Edge Cases & Troubleshooting
| Symptom | Root Cause | Resolution |
|---|---|---|
| No spans reach the Collector | instrumentation.ts not imported first |
Make import './instrumentation' the first line of index.ts |
| Metrics present, traces missing | Trace exporter endpoint wrong or TLS mismatch | Verify OTEL_EXPORTER_OTLP_ENDPOINT and Collector OTLP gRPC port 4317 |
| Catalog metrics absent | Prometheus not scraping the Collector’s :8889 |
Add a scrape job targeting the Collector’s Prometheus exporter |
| Alerts fire but no page | Alertmanager route not matching severity label |
Confirm the rule sets severity: critical and the route matcher matches |
| Excessive trace volume / cost | Auto-instrumentation tracing every request | Add tail-based sampling in the Collector to keep error and slow traces |
Frequently Asked Questions
Does OpenTelemetry replace Backstage’s built-in Prometheus metrics?

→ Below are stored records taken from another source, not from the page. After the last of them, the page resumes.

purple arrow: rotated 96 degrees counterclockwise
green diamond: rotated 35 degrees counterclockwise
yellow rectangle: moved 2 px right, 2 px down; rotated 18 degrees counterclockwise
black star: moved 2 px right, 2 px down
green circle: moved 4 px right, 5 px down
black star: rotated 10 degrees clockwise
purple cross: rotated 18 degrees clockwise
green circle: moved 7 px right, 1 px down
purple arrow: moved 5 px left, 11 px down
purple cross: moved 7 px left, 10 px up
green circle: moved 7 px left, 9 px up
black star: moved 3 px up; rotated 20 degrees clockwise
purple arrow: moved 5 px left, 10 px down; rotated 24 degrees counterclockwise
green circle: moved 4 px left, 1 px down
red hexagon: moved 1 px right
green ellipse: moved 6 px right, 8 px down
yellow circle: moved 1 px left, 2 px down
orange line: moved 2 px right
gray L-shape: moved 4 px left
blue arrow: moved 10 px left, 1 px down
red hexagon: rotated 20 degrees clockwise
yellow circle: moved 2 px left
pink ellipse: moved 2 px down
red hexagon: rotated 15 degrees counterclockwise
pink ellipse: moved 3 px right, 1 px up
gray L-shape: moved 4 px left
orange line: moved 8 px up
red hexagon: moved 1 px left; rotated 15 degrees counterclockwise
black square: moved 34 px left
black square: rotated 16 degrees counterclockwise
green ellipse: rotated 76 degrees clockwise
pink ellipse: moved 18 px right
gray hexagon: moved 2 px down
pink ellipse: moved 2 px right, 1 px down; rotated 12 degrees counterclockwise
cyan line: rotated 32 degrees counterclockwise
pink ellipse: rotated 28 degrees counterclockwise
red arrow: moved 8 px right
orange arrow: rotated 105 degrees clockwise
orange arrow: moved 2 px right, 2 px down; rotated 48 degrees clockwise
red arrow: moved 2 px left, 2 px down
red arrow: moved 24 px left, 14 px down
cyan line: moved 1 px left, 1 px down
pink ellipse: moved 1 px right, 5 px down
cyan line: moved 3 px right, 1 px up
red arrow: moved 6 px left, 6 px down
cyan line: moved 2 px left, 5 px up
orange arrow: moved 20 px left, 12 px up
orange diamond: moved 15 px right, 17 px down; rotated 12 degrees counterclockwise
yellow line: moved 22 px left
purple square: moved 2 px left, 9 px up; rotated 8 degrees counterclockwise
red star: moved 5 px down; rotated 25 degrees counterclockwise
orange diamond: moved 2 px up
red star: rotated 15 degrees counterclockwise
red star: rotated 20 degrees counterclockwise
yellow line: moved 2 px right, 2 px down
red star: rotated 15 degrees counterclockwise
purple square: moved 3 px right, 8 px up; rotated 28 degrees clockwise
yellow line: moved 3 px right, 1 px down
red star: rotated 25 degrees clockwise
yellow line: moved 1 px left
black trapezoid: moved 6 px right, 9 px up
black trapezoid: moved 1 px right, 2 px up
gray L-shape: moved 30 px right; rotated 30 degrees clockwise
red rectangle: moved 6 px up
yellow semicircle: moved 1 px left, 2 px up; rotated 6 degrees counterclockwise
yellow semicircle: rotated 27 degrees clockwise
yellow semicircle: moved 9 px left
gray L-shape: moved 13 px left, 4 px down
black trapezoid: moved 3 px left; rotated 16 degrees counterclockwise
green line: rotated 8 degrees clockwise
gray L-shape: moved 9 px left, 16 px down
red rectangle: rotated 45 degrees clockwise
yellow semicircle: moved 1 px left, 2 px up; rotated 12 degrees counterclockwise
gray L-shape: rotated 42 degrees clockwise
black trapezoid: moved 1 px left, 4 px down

No — it complements them. Backstage already exposes catalog and HTTP metrics in Prometheus format. OpenTelemetry adds distributed traces and a unified OTLP export path, so you can correlate a slow catalog metric with the exact span that caused it.
Where should I run the Collector — sidecar or central?
For a single-cluster Backstage, a central Collector Deployment behind a service is simplest and cheapest. Move to a per-node DaemonSet only when trace volume or network locality demands it; the backend configuration is identical either way.